[Document understanding data]
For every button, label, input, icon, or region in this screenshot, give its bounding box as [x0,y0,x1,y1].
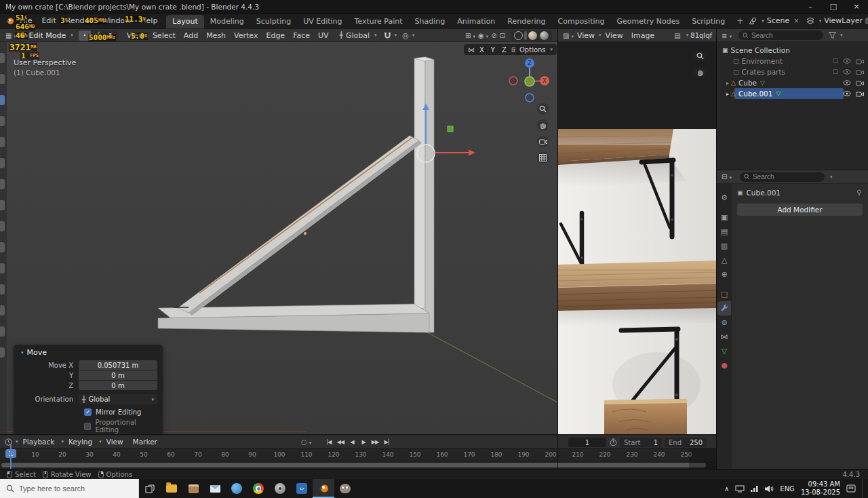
tab-rendering[interactable]: Rendering [501,15,551,28]
image-editor[interactable] [557,42,716,434]
editor-divider[interactable] [716,28,717,469]
outliner-search[interactable] [738,31,823,40]
menu-face[interactable]: Face [289,31,314,40]
proportional-editing-icon[interactable]: ◎ [401,31,410,40]
show-gizmo-icon[interactable]: ⊞▾ [464,32,477,39]
timeline-scrollbar[interactable] [1,463,706,467]
jump-to-end-button[interactable]: ▶| [382,438,391,446]
play-button[interactable]: ▶ [359,438,368,446]
tool-stub[interactable] [0,53,5,63]
move-z-field[interactable]: 0 m [79,381,157,390]
tool-stub[interactable] [0,242,5,252]
taskbar-search[interactable] [0,479,139,498]
hide-eye-icon[interactable] [843,58,851,64]
end-frame-field[interactable]: End 250 [665,438,707,447]
tool-stub[interactable] [0,305,5,315]
outliner[interactable]: ▣ Scene Collection ▢ Enviroment ☐ ▢ Crat… [716,42,868,170]
expand-chevron-icon[interactable]: ▸ [726,80,729,86]
blender-logo-icon[interactable] [5,17,15,25]
menu-select[interactable]: Select [149,31,180,40]
chevron-down-icon[interactable]: ▾ [412,33,415,38]
start-frame-field[interactable]: Start 1 [620,438,662,447]
jump-to-start-button[interactable]: |◀ [324,438,334,446]
gizmo-y-handle[interactable] [448,126,453,132]
disable-render-camera-icon[interactable] [856,58,864,64]
menu-view[interactable]: View [601,31,627,40]
menu-vertex[interactable]: Vertex [230,31,262,40]
snap-magnet-icon[interactable] [382,32,393,39]
language-indicator[interactable]: ENG [780,485,795,493]
pc-display-icon[interactable] [735,485,745,493]
menu-view[interactable]: View [102,438,128,446]
bracket-mesh[interactable] [158,57,434,332]
stopwatch-icon[interactable] [610,438,617,446]
clock[interactable]: 09:43 AM 13-08-2025 [801,480,840,497]
properties-editor[interactable]: ⊟▾ ▾ ⚙ ▣ ▤ ▥ △ ⊕ □ ⊚ ⋈ ▽ ● ▣ Cube.001 Ad… [716,170,868,469]
zoom-icon[interactable] [537,103,549,115]
collapse-chevron-icon[interactable]: ▾ [21,350,24,356]
material-shading-button[interactable] [528,31,537,40]
tool-stub[interactable] [0,74,5,84]
chevron-down-icon[interactable]: ▾ [395,33,397,38]
wireframe-shading-button[interactable] [514,31,523,40]
transform-orientation-dropdown[interactable]: ╋ Global ▾ [340,31,377,40]
editor-type-icon[interactable]: ⊟▾ [720,173,733,180]
xray-toggle-icon[interactable]: ⊘ [490,32,498,39]
hide-eye-icon[interactable] [843,91,851,96]
package-app-icon[interactable] [182,479,204,498]
hide-eye-icon[interactable] [843,80,851,85]
auto-keying-icon[interactable]: ○▾ [301,438,311,446]
tab-material-icon[interactable]: ● [717,358,731,372]
tool-stub[interactable] [0,263,5,273]
chrome-icon[interactable] [248,479,269,498]
outliner-row-cube-001-selected[interactable]: ▸ △ Cube.001 ▽ [717,88,868,99]
tab-output-icon[interactable]: ▤ [717,225,731,239]
zoom-icon[interactable] [694,50,706,62]
mail-icon[interactable] [204,479,226,498]
properties-search[interactable] [740,172,825,182]
tool-stub[interactable] [0,200,5,210]
outliner-row-cube[interactable]: ▸ △ Cube ▽ [717,77,868,88]
blue-square-app-icon[interactable]: ‹› [291,479,313,498]
tab-object-icon[interactable]: □ [717,287,731,301]
tool-stub[interactable] [0,137,5,147]
viewport-3d[interactable]: Z X User Perspective (1) Cube.001 ⋈ X Y … [0,42,557,434]
tool-stub[interactable] [0,347,5,358]
outliner-row-scene-collection[interactable]: ▣ Scene Collection [717,45,868,56]
blender-taskbar-icon[interactable] [313,479,334,498]
timeline-ruler[interactable]: 10 20 30 40 50 60 70 80 90 100 110 120 1… [0,448,716,461]
disable-render-camera-icon[interactable] [856,80,864,86]
tab-object-data-icon[interactable]: ▽ [717,344,731,358]
tab-view-layer-icon[interactable]: ▥ [717,239,731,253]
filter-icon[interactable] [829,32,836,39]
breadcrumb-object-name[interactable]: Cube.001 [747,189,781,197]
rendered-shading-button[interactable] [540,31,549,40]
search-input[interactable] [751,32,819,39]
gray-dial-app-icon[interactable] [269,479,291,498]
exclude-checkbox-icon[interactable]: ☐ [833,69,838,75]
exclude-checkbox-icon[interactable]: ☐ [833,58,838,64]
outliner-row-crates-parts[interactable]: ▢ Crates parts ☐ [717,66,868,77]
viewlayer-selector[interactable]: ▾ ViewLayer [806,16,868,25]
tab-uv-editing[interactable]: UV Editing [297,15,348,28]
tab-animation[interactable]: Animation [451,15,501,28]
disable-render-camera-icon[interactable] [856,91,864,97]
menu-edge[interactable]: Edge [262,31,289,40]
move-operator-panel[interactable]: ▾ Move Move X 0.050731 m Y 0 m Z 0 m Ori… [14,345,163,434]
blue-circle-app-icon[interactable] [226,479,248,498]
move-x-field[interactable]: 0.050731 m [79,360,157,370]
tab-scripting[interactable]: Scripting [686,15,731,28]
chevron-down-icon[interactable]: ▾ [840,33,843,38]
tool-stub[interactable] [0,116,5,126]
editor-type-icon[interactable] [3,438,14,446]
tab-layout[interactable]: Layout [166,15,203,28]
panel-title[interactable]: ▾ Move [19,348,157,357]
tab-geometry-nodes[interactable]: Geometry Nodes [610,15,686,28]
menu-uv[interactable]: UV [314,31,333,40]
move-y-field[interactable]: 0 m [79,370,157,380]
copy-icon[interactable] [865,17,868,24]
image-mode-dropdown[interactable]: View ▾ [577,31,601,40]
search-input[interactable] [753,173,821,180]
camera-view-icon[interactable] [537,136,549,147]
tab-constraints-icon[interactable]: ⋈ [717,330,731,344]
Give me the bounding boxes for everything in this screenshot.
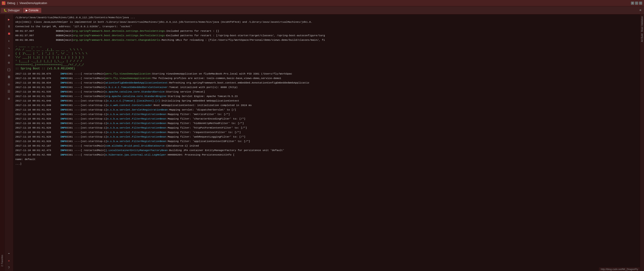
log-line: ...]	[15, 162, 638, 166]
log-line: 2017-11-10 00:01:38.676 INFO 3381 ---- […	[15, 72, 638, 76]
log-line: 2017-11-10 00:01:41.924 INFO 3381 ---- […	[15, 108, 638, 112]
log-line: /Library/Java/JavaVirtualMachines/jdk1.8…	[15, 15, 638, 20]
log-line: 2017-11-10 00:01:42.488 INFO 3381 ---- […	[15, 153, 638, 157]
plug-button[interactable]: ⬌	[6, 250, 12, 257]
log-line: 00:01:38.001 DEBUG [main] org.springfram…	[15, 38, 638, 42]
log-line: 00:01:37.997 DEBUG [main] org.springfram…	[15, 29, 638, 33]
log-line: 2017-11-10 00:01:42.473 INFO 3381 ---- […	[15, 148, 638, 153]
cross-button[interactable]: ✕	[6, 258, 12, 264]
log-line: 2017-11-10 00:01:41.928 INFO 3381 ---- […	[15, 135, 638, 139]
art-build-label[interactable]: Art Build	[641, 33, 643, 43]
camera-button[interactable]: ◎	[6, 81, 12, 87]
log-line: 2017-11-10 00:01:41.649 INFO 3381 ---- […	[15, 103, 638, 108]
log-line: 2017-11-10 00:01:41.928 INFO 3381 ---- […	[15, 117, 638, 121]
console-content[interactable]: /Library/Java/JavaVirtualMachines/jdk1.8…	[14, 14, 640, 271]
code-button[interactable]: {}	[6, 67, 12, 73]
right-sidebar: Bean Validation Art Build	[640, 14, 644, 271]
log-line: 2017-11-10 00:01:41.928 INFO 3381 ---- […	[15, 121, 638, 126]
log-line: 2017-11-10 00:01:41.519 INFO 3381 ---- […	[15, 85, 638, 90]
spring-logo: . ____ _ __ _ _ /\\ / ___'_ __ _ _(_)_ _…	[15, 44, 638, 71]
title-bar: 🐛 Debug | ViewsDemoApplication ⚙ − □	[0, 0, 644, 6]
step-in-button[interactable]: ↷	[6, 45, 12, 51]
log-line: 00:01:37.997 DEBUG [main] org.springfram…	[15, 33, 638, 38]
maximize-button[interactable]: □	[639, 1, 642, 5]
run-button[interactable]: ▶	[6, 16, 12, 22]
console-icon: ▶	[26, 9, 28, 12]
log-line: 2017-11-10 00:01:41.648 INFO 3381 ---- […	[15, 99, 638, 103]
log-line: Connected to the target VM, address: '12…	[15, 24, 638, 29]
log-line: 2017-11-10 00:01:41.535 INFO 3381 ---- […	[15, 90, 638, 94]
tab-console[interactable]: ▶ Console	[23, 8, 41, 13]
debug-icon: 🐛	[2, 1, 6, 5]
favorites-label[interactable]: 2: Favorites	[1, 255, 4, 267]
settings-button[interactable]: ⚙	[631, 1, 634, 5]
left-sidebar: ▶ ⏸ ⏹ ⬇ ↷ ⊞ ⚙ {} 🗑 ◎ ☰ ⚙ ⬌ ✕ ?	[4, 14, 14, 271]
step-over-button[interactable]: ⬇	[6, 38, 12, 44]
log-line: 2017-11-10 00:01:41.928 INFO 3381 ---- […	[15, 130, 638, 135]
log-line: name: default	[15, 157, 638, 162]
log-line: 2017-11-10 00:01:42.187 INFO 3381 ---- […	[15, 144, 638, 148]
bean-validation-label[interactable]: Bean Validation	[641, 15, 643, 33]
log-line: 2017-11-10 00:01:41.928 INFO 3381 ---- […	[15, 126, 638, 130]
menu-icon-button[interactable]: ≡	[638, 8, 643, 13]
separator: |	[17, 1, 18, 5]
tab-debugger[interactable]: 🐛 Debugger	[1, 8, 22, 13]
status-bar: http://blog.csdn.net/Mr_DragonFly	[599, 268, 640, 271]
debugger-icon: 🐛	[4, 9, 7, 12]
log-line: 2017-11-10 00:01:41.928 INFO 3381 ---- […	[15, 139, 638, 144]
settings-sidebar-button[interactable]: ⚙	[6, 59, 12, 66]
log-line: objc[3381]: Class JavaLaunchHelper is im…	[15, 20, 638, 24]
stop-button[interactable]: ⏹	[6, 31, 12, 37]
trash-button[interactable]: 🗑	[6, 74, 12, 80]
console-area: /Library/Java/JavaVirtualMachines/jdk1.8…	[14, 14, 640, 271]
log-line: 2017-11-10 00:01:38.834 INFO 3381 ---- […	[15, 81, 638, 85]
list-button[interactable]: ☰	[6, 88, 12, 94]
gear-button[interactable]: ⚙	[6, 95, 12, 102]
log-line: 2017-11-10 00:01:41.536 INFO 3381 ---- […	[15, 94, 638, 99]
log-line: 2017-11-10 00:01:41.928 INFO 3381 ---- […	[15, 112, 638, 117]
app-name: ViewsDemoApplication	[20, 1, 47, 5]
view-button[interactable]: ⊞	[6, 52, 12, 58]
pause-button[interactable]: ⏸	[6, 23, 12, 30]
minimize-button[interactable]: −	[635, 1, 638, 5]
question-button[interactable]: ?	[6, 265, 12, 271]
log-line: 2017-11-10 00:01:38.679 INFO 3381 ---- […	[15, 76, 638, 81]
debug-label: Debug	[7, 1, 15, 5]
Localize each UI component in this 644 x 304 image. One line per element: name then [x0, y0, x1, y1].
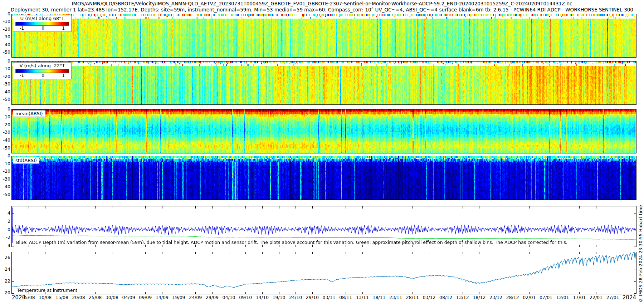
y-tick-label: -30 [0, 81, 10, 87]
v-colorbar-tick-zero: 0 [42, 73, 44, 78]
u-colorbar-tick-zero: 0 [42, 26, 44, 31]
y-tick-label: 24 [0, 266, 10, 272]
x-axis-tick-labels-layer: 05/0810/0815/0820/0825/0830/0804/0909/09… [0, 295, 644, 303]
y-tick-label: -50 [0, 192, 10, 197]
y-tick-label: -30 [0, 34, 10, 39]
u-colorbar-tick-min: -1 [20, 26, 24, 31]
u-velocity-panel: U (m/s) along 68°T -1 0 1 [11, 14, 636, 58]
y-tick-label: -10 [0, 161, 10, 166]
y-tick-label: 4 [0, 210, 10, 216]
y-tick-label: -30 [0, 129, 10, 135]
temperature-series-label: Temperature at instrument [17, 288, 77, 293]
v-colorbar-tick-max: 1 [62, 73, 65, 78]
depth-variation-annotation: Blue: ADCP Depth (m) variation from sens… [16, 240, 567, 245]
v-colorbar-tick-min: -1 [20, 73, 24, 78]
y-tick-label: -40 [0, 137, 10, 143]
start-year-label: 2023 [12, 294, 25, 301]
std-absi-panel: std(ABSI) [11, 156, 636, 200]
y-tick-label: -50 [0, 97, 10, 102]
v-velocity-panel: V (m/s) along -22°T -1 0 1 [11, 61, 636, 105]
figure-subtitle-deployment-info: Deployment 30, member 1 lat=23.48S lon=1… [0, 7, 644, 13]
y-tick-label: -30 [0, 176, 10, 182]
mean-absi-heatmap-canvas [12, 109, 636, 153]
end-year-label: 2024 [615, 294, 636, 301]
y-tick-label: 0 [0, 227, 10, 232]
depth-variation-panel: Blue: ADCP Depth (m) variation from sens… [11, 206, 636, 247]
y-tick-label: 0 [0, 153, 10, 158]
u-colorbar-ticks: -1 0 1 [15, 26, 69, 31]
mean-absi-panel: mean(ABSI) [11, 109, 636, 153]
y-tick-label: 2 [0, 219, 10, 224]
y-tick-label: -4 [0, 243, 10, 248]
y-tick-label: -10 [0, 114, 10, 119]
y-tick-label: -2 [0, 235, 10, 240]
y-tick-label: 0 [0, 11, 10, 16]
y-tick-label: -20 [0, 168, 10, 174]
y-tick-label: -50 [0, 49, 10, 55]
v-legend-title: V (m/s) along -22°T [15, 63, 69, 69]
y-tick-label: -40 [0, 184, 10, 189]
temperature-line-canvas [12, 252, 636, 294]
y-tick-label: -20 [0, 26, 10, 32]
v-colorbar-ticks: -1 0 1 [15, 73, 69, 78]
y-tick-label: 22 [0, 278, 10, 284]
std-absi-label: std(ABSI) [13, 157, 39, 164]
std-absi-heatmap-canvas [12, 156, 636, 200]
y-tick-label: 0 [0, 106, 10, 112]
v-colorbar-legend: V (m/s) along -22°T -1 0 1 [13, 62, 72, 79]
y-tick-label: -20 [0, 74, 10, 79]
y-tick-label: -10 [0, 19, 10, 24]
v-colorbar-jet-gradient [15, 69, 69, 73]
y-tick-label: -20 [0, 122, 10, 127]
u-colorbar-legend: U (m/s) along 68°T -1 0 1 [13, 15, 72, 32]
u-velocity-heatmap-canvas [12, 14, 636, 57]
y-tick-label: 0 [0, 58, 10, 64]
y-tick-label: -50 [0, 145, 10, 151]
y-tick-label: -10 [0, 66, 10, 71]
imos-copyright-vertical-text: © IMOS 28-Feb-2024 23:30:55 Hobart time [638, 205, 643, 303]
y-tick-label: 26 [0, 255, 10, 260]
u-legend-title: U (m/s) along 68°T [15, 16, 69, 21]
v-velocity-heatmap-canvas [12, 62, 636, 104]
figure-title-filename: IMOS/ANMN/QLD/GBROTE/Velocity/IMOS_ANMN-… [0, 1, 644, 6]
y-tick-label: -40 [0, 89, 10, 94]
mean-absi-label: mean(ABSI) [13, 110, 45, 117]
u-colorbar-jet-gradient [15, 22, 69, 26]
y-tick-label: -40 [0, 42, 10, 47]
figure-root: IMOS/ANMN/QLD/GBROTE/Velocity/IMOS_ANMN-… [0, 0, 644, 304]
temperature-panel: Temperature at instrument [11, 252, 636, 294]
u-colorbar-tick-max: 1 [62, 26, 65, 31]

§ **About this exercise**: Please determine how many lines of the records above contain "zero", and state that number only.

§ **Reply to the task**: 2